A donor establishes a Charitable Lead Trust (CLT) with a 15-year term, paying 4% of initial principal annually to charity. The principal is $2 million, IRS discount rate is 3%. The trust assets grow at 2%. What is the expected effect on the remainder interest?
The remainder interest will be greater than the IRS calculated value
The remainder interest will be less than the IRS calculated value due to lower asset growth
The remainder interest equals the trust principal
The remainder interest is zero due to depletion
Answer: B
Explanation: When trust assets grow slower than the IRS discount rate and payout rate, the remainder interest is less than the IRS calculated present value because the principal is depleted faster.
During probate, the executor must file Letters Testamentary. What is the primary legal significance of Letters Testamentary?
They serve as the decedent’s last will and testament
They authorize the executor to collect and manage estate assets
They provide a detailed inventory of the estate’s assets and liabilities
They discharge all creditor claims against the estate
Answer: B
Explanation: Letters Testamentary are court-issued documents that legally empower the executor to administer the estate, including collecting assets, paying debts, and distributing property according to the will.
You are advising a client domiciled in France, resident in the U.S., who wishes to establish an offshore asset protection trust in Belize to shield $12 million in liquid assets from potential U.S. creditors. What is the primary U.S. tax consequence of this structure in 2026?
No tax consequence, as the trust is creditor-protected
Capital gains tax on asset transfers to the trust
Excise tax on outbound transfers under IRC §1491
Grantor trust status, taxing the client on trust income
Answer: D
Explanation: Under IRC §679, a U.S. resident (even if non-domiciled) who establishes a foreign trust with U.S. or foreign beneficiaries is treated as the grantor of a grantor trust.

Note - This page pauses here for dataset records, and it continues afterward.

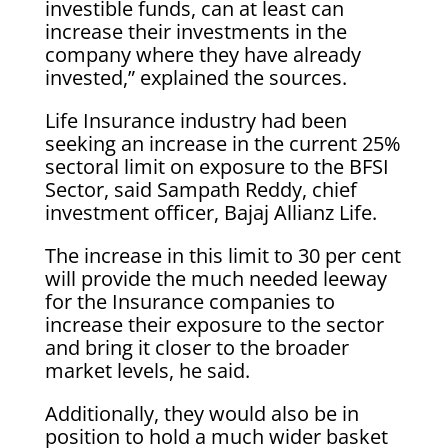
investible funds, can at least can
increase their investments in the
company where they have already
invested,” explained the sources.
Life Insurance industry had been
seeking an increase in the current 25%
sectoral limit on exposure to the BFSI
Sector, said Sampath Reddy, chief
investment officer, Bajaj Allianz Life.
The increase in this limit to 30 per cent
will provide the much needed leeway
for the Insurance companies to
increase their exposure to the sector
and bring it closer to the broader
market levels, he said.
Additionally, they would also be in
position to hold a much wider basket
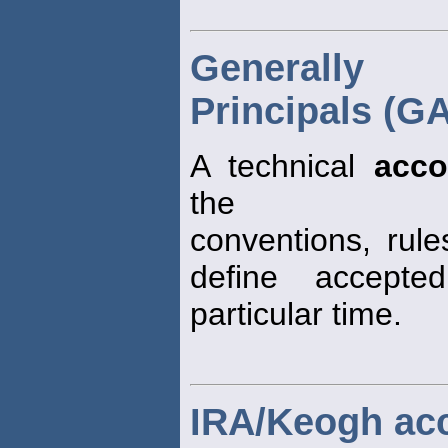
Generally 
Principals (G
A technical
acco
the
conventions, rul
define accept
particular time.
IRA/Keogh ac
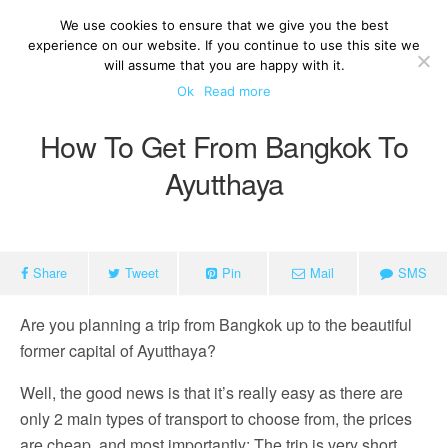
We use cookies to ensure that we give you the best
experience on our website. If you continue to use this site we
will assume that you are happy with it.
Ok
Read more
How To Get From Bangkok To
Ayutthaya
Share
Tweet
Pin
Mail
SMS
Are you planning a trip from Bangkok up to the beautiful
former capital of Ayutthaya?
Well, the good news is that it’s really easy as there are
only 2 main types of transport to choose from, the prices
are cheap, and most importantly: The trip is very short.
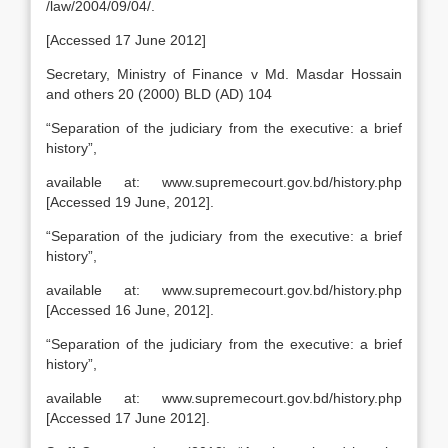
/law/2004/09/04/.
[Accessed 17 June 2012]
Secretary, Ministry of Finance v Md. Masdar Hossain
and others 20 (2000) BLD (AD) 104
“Separation of the judiciary from the executive: a brief
history”,
available at: www.supremecourt.gov.bd/history.php
[Accessed 19 June, 2012].
“Separation of the judiciary from the executive: a brief
history”,
available at: www.supremecourt.gov.bd/history.php
[Accessed 16 June, 2012].
“Separation of the judiciary from the executive: a brief
history”,
available at: www.supremecourt.gov.bd/history.php
[Accessed 17 June 2012].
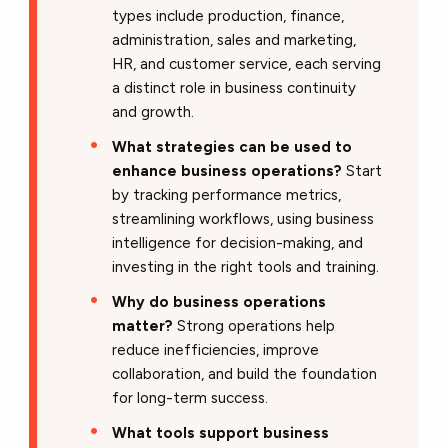
types include production, finance,
administration, sales and marketing,
HR, and customer service, each serving
a distinct role in business continuity
and growth.
What strategies can be used to
enhance business operations?
Start
by tracking performance metrics,
streamlining workflows, using business
intelligence for decision-making, and
investing in the right tools and training.
Why do business operations
matter?
Strong operations help
reduce inefficiencies, improve
collaboration, and build the foundation
for long-term success.
What tools support business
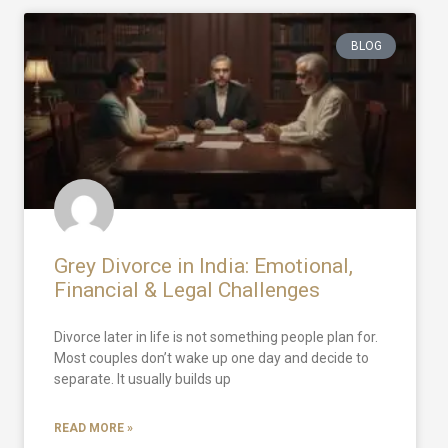
BLOG
Grey Divorce in India: Emotional,
Financial & Legal Challenges
Divorce later in life is not something people plan for.
Most couples don’t wake up one day and decide to
separate. It usually builds up
READ MORE »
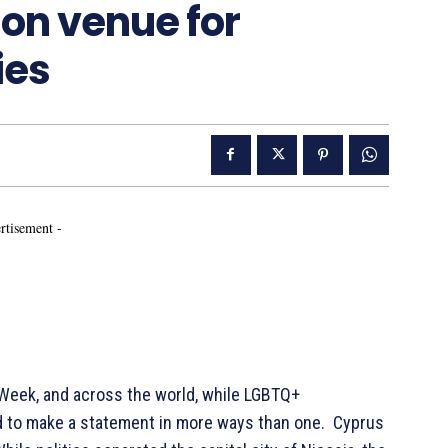
on venue for
ies
rtisement -
Week, and across the world, while LGBTQ+
 to make a statement in more ways than one. Cyprus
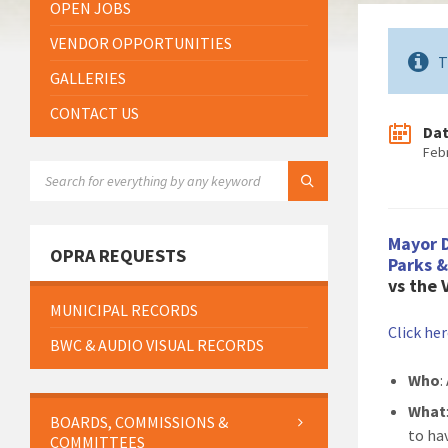
OPEN JOBS
VENDOR OPPORTUNITIES
T
GALLERIES
CONTACT US
Da
Feb
SEARCH:
Mayor 
OPRA REQUESTS
Parks 
vs the
MUNICIPAL RECORDS
Click he
BWC & AUDIO VISUAL RECORDS
Who
:
What
BOARDS, COMMISSIONS &
to ha
COMMITTEES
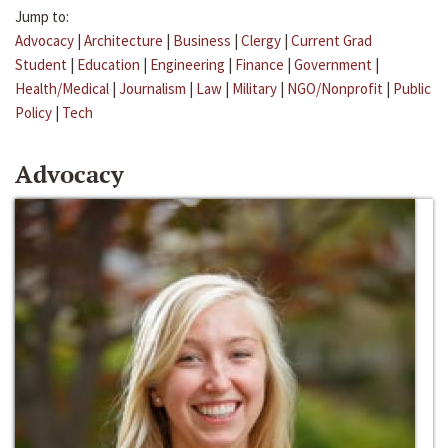
Jump to:
Advocacy
|
Architecture
|
Business
|
Clergy
|
Current Grad
Student
|
Education
|
Engineering
|
Finance
|
Government
|
Health/Medical
|
Journalism
|
Law
|
Military
|
NGO/Nonprofit
|
Public
Policy
|
Tech
Advocacy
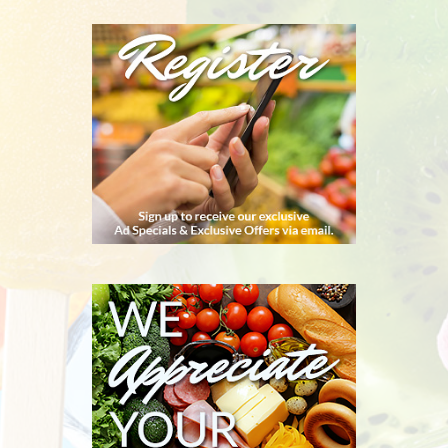
REGISTER
WE
APPRECIATE
YOUR
BUSINESS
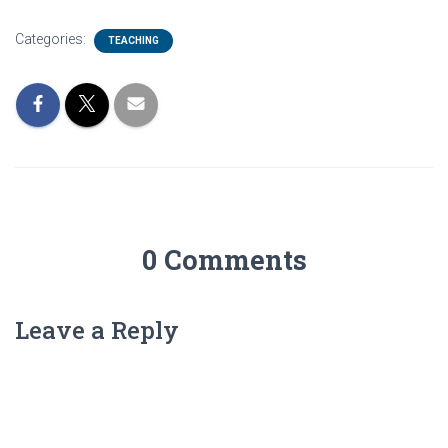
Categories:
TEACHING
0 Comments
Leave a Reply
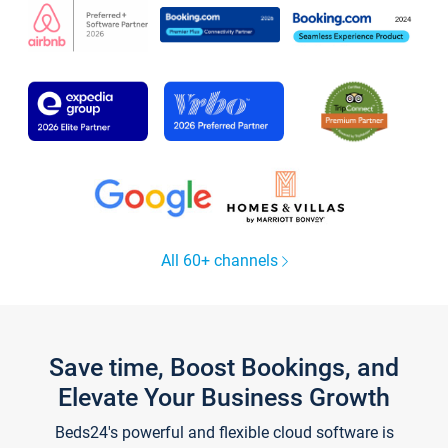
All 60+ channels
Save time, Boost Bookings, and
Elevate Your Business Growth
Beds24's powerful and flexible cloud software is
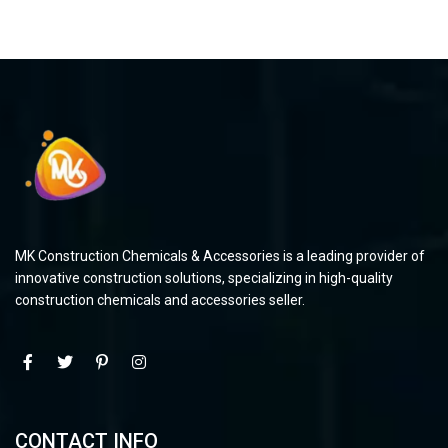
MK Construction Chemicals & Accessories is a leading provider of
innovative construction solutions, specializing in high-quality
construction chemicals and accessories seller.
CONTACT INFO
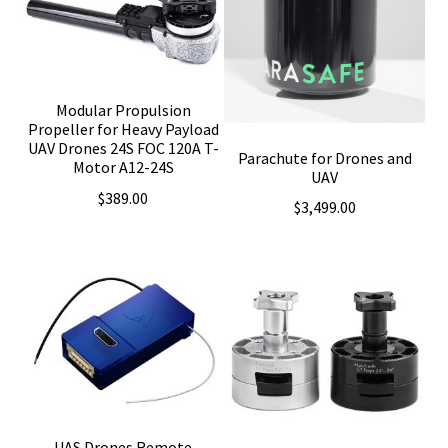
Modular Propulsion
Propeller for Heavy Payload
UAV Drones 24S FOC 120A T-
Parachute for Drones and
Motor A12-24S
UAV
$
389.00
$
3,499.00
UAS Drones Remote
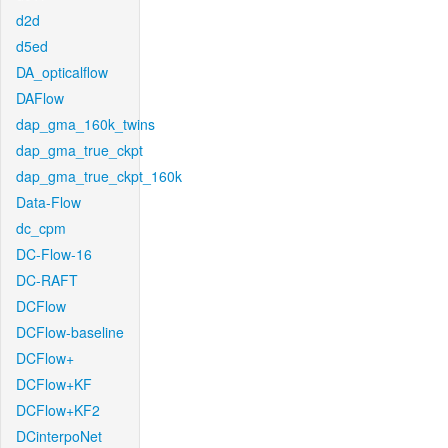
d2d
d5ed
DA_opticalflow
DAFlow
dap_gma_160k_twins
dap_gma_true_ckpt
dap_gma_true_ckpt_160k
Data-Flow
dc_cpm
DC-Flow-16
DC-RAFT
DCFlow
DCFlow-baseline
DCFlow+
DCFlow+KF
DCFlow+KF2
DCinterpoNet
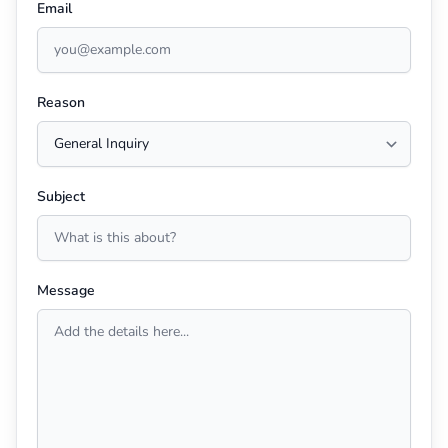
Email
Reason
Subject
Message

The client, as a U.S. resident, is taxed on the trust’s worldwide income annually, regardless of distributions. Asset protection does not alter tax status. IRC §1491 (repealed in 1976) is irrelevant, and capital gains tax applies only if appreciated assets are transferred (not specified here). The trust’s creditor protection is a legal, not tax, feature, making grantor trust status the primary tax consequence.
In 2026, Tom gifts $50,000 to his niece annually for 3 years. He has used $5 million of his $13.61 million lifetime gift tax exemption. The annual exclusion is $18,000. What is the total gift tax due, assuming a 40% tax rate and no other gifts?
A. $0
B. $3,840 C. $7,680 D. $12,800
Answer: C
Explanation: For each year, the taxable gift is $50,000 - $18,000 = $32,000. Over 3 years, total taxable gifts are $32,000 × 3 = $96,000. Tom’s remaining exemption is $13.61 million - $5 million = $8.61 million, sufficient to cover $96,000, so no gift tax is due immediately. However, the question implies tax on excess over the annual exclusion without exemption allocation (a common test nuance). Tax on
$96,000 at 40% is $96,000 × 0.40 = $38,400. Dividing by 3 years or misapplying rates may yield $7,680, which fits as a trap answer for partial calculation errors.